En este marco de división interna, las distintas alas del peronismo no ofrecen ninguna alternativa al servicio de las y los trabajadores. Si nos llevamos por sus discursos, siguen manifestando que son opositores a Milei, y lo enfrentaron electoralmente con frases fuertes. En cambio, si los analizamos por la política práctica que llevaron adelante en los dos primeros años del gobierno ultraderechista, vemos que primó la negociación y no el apoyo a las luchas; y varios gobernadores peronistas, a través de sus parlamentarios, dieron quórum y votos para aprobar la Ley Bases de Milei. Con un agravante, la CGT, que responde al peronismo, luego de cada paro, se mandó a cuarteles de invierno, afectando la continuidad de las luchas y reclamos de la clase trabajadora.
Con la nueva composición del Congreso a partir del 10 de diciembre, Milei va a apretar el acelerador para que pasen varias reformas anti derechos. ¿Qué hará el peronismo? Cristina critica a Milei todos los días, pero al mismo tiempo ya expresó que hay que “rever el rol del Estado” y “actualizar” las relaciones laborales. Y Kicillof, el principal gobernador justicialista, anunció un presupuesto para 2026 con salarios de pobreza y pidiendo un nuevo endeudamiento por 3 mil millones de dólares para beneficiar a empresarios amigos. Mientras tanto, Juan Grabois, que se presenta como la “pata izquierda”, permanece dentro del peronismo defendiendo a Cristina como su referente indiscutible. Y la CGT sigue priorizando el pacto con el gobierno y no organizando la pelea contra las reformas.
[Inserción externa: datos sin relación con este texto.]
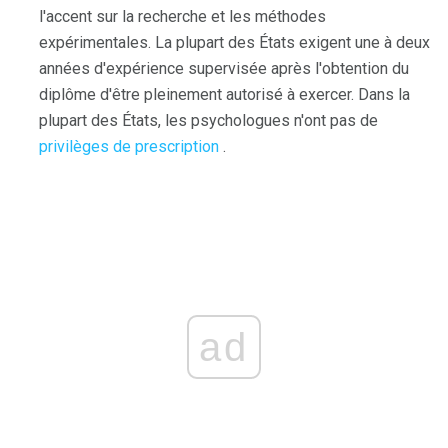
l'accent sur la recherche et les méthodes
expérimentales. La plupart des États exigent une à deux
années d'expérience supervisée après l'obtention du
diplôme d'être pleinement autorisé à exercer. Dans la
plupart des États, les psychologues n'ont pas de
privilèges de prescription
.
ad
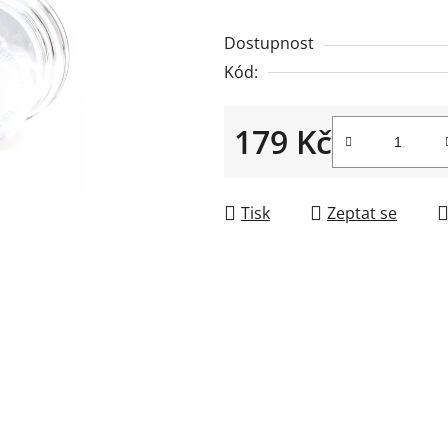
0,0
Dostupnost
z
Kód:
5
hvězdiček.
179 Kč
Měrná cena:
Tisk
Zeptat se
El peronismo y sus distintas alas ya no son salida ni alternativa para cambios profundos en un país totalmente en crisis.
Desde Izquierda Socialista y el Frente de Izquierda, proponemos, un plan económico obrero y popular de emergencia, opuesto a la motosierra de Milei y al ajuste de los gobernadores. Un plan que empiece por dejar de pagar la deuda al FMI y a los buitres acreedores, terminar con los despidos, recuperar las empresas privatizadas y garantizar que la explotación de las riquezas quede en el país. Seguiremos junto a la clase trabajadora apoyando sus luchas e invitándolos a sumarse a la construcción de esta alternativa socialista.